HOW TO COMPLETE THIS TASK
Go through the records below and show every line with the string "twitter".

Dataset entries

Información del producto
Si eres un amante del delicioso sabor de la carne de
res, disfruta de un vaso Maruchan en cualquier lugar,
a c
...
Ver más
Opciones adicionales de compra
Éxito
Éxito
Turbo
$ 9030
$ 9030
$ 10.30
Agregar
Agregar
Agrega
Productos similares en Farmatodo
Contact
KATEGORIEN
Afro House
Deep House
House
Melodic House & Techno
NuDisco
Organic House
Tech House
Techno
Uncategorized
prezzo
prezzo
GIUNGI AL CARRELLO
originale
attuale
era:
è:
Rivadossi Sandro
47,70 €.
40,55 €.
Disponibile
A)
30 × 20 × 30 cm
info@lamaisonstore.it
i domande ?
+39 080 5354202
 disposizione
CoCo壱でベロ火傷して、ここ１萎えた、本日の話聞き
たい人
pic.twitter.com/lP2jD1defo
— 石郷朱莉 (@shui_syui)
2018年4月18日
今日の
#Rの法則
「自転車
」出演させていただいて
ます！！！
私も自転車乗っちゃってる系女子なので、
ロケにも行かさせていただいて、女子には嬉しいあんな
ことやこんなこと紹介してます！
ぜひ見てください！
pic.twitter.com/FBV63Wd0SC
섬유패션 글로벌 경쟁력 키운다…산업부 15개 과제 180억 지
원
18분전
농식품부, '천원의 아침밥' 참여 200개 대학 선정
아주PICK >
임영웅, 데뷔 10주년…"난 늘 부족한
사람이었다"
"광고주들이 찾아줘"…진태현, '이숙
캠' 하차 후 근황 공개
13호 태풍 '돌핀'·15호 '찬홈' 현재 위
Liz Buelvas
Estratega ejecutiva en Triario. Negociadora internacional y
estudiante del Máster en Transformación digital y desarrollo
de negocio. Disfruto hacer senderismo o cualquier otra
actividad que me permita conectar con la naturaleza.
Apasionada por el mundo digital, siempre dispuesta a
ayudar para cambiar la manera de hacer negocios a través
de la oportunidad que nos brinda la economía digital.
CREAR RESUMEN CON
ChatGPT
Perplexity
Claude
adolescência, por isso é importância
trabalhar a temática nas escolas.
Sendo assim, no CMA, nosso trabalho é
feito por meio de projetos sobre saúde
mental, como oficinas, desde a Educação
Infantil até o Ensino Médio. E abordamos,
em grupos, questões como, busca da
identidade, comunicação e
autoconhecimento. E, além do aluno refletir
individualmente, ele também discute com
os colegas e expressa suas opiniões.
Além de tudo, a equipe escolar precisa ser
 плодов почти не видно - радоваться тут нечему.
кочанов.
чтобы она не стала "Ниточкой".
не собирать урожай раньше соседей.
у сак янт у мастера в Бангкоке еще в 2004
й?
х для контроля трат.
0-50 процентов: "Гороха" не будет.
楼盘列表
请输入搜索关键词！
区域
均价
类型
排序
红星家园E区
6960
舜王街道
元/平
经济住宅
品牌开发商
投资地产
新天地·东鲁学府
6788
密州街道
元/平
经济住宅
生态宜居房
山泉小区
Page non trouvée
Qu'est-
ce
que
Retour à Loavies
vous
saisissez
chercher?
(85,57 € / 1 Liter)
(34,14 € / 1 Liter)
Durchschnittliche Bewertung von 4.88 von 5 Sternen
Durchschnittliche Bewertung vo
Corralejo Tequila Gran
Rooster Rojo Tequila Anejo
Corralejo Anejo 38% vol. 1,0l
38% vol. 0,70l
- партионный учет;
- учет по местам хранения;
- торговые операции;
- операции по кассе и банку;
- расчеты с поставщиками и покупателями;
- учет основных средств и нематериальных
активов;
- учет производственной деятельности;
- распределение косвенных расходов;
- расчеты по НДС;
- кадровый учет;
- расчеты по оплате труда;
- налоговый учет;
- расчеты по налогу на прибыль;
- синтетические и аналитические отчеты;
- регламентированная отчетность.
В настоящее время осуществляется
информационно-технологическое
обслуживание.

EXERCISE RESPONSE
pic.twitter.com/lP2jD1defo
pic.twitter.com/FBV63Wd0SC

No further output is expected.